**TASK DIRECTIONS:**
State how many lines in the listing below include the string "Créer". The answer is the number alone.

* * *

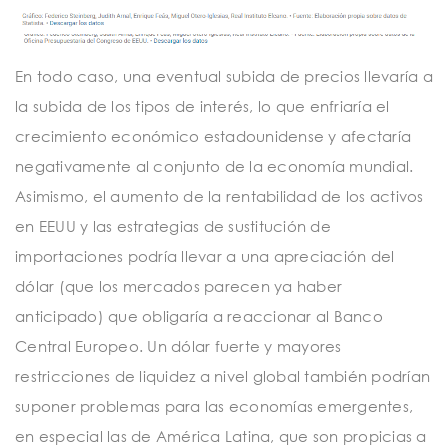
En todo caso, una eventual subida de precios llevaría a
la subida de los tipos de interés, lo que enfriaría el
crecimiento económico estadounidense y afectaría
negativamente al conjunto de la economía mundial.
Asimismo, el aumento de la rentabilidad de los activos
en EEUU y las estrategias de sustitución de
importaciones podría llevar a una apreciación del
dólar (que los mercados parecen ya haber
anticipado) que obligaría a reaccionar al Banco
Central Europeo. Un dólar fuerte y mayores
restricciones de liquidez a nivel global también podrían
suponer problemas para las economías emergentes,
en especial las de América Latina, que son propicias a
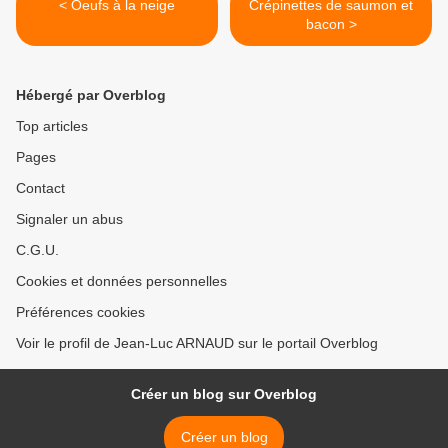
< Oeufs à la neige
Crépinettes de saumon et
bacon >
Hébergé par Overblog
Top articles
Pages
Contact
Signaler un abus
C.G.U.
Cookies et données personnelles
Préférences cookies
Voir le profil de Jean-Luc ARNAUD sur le portail Overblog
Créer un blog sur Overblog
Créer un blog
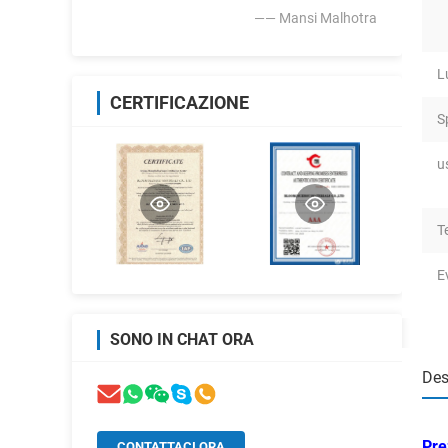
—— Mansi Malhotra
L
CERTIFICAZIONE
S
u
T
E
SONO IN CHAT ORA
Des
Pre
CONTATTACI ORA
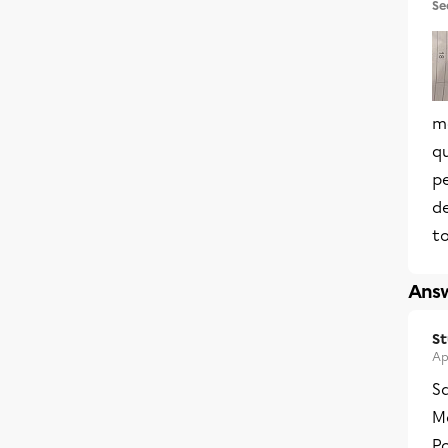
Se
m
qu
pe
d
to
Answ
S
Ap
Sa
Me
Po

* * *

**OUTPUT:**
2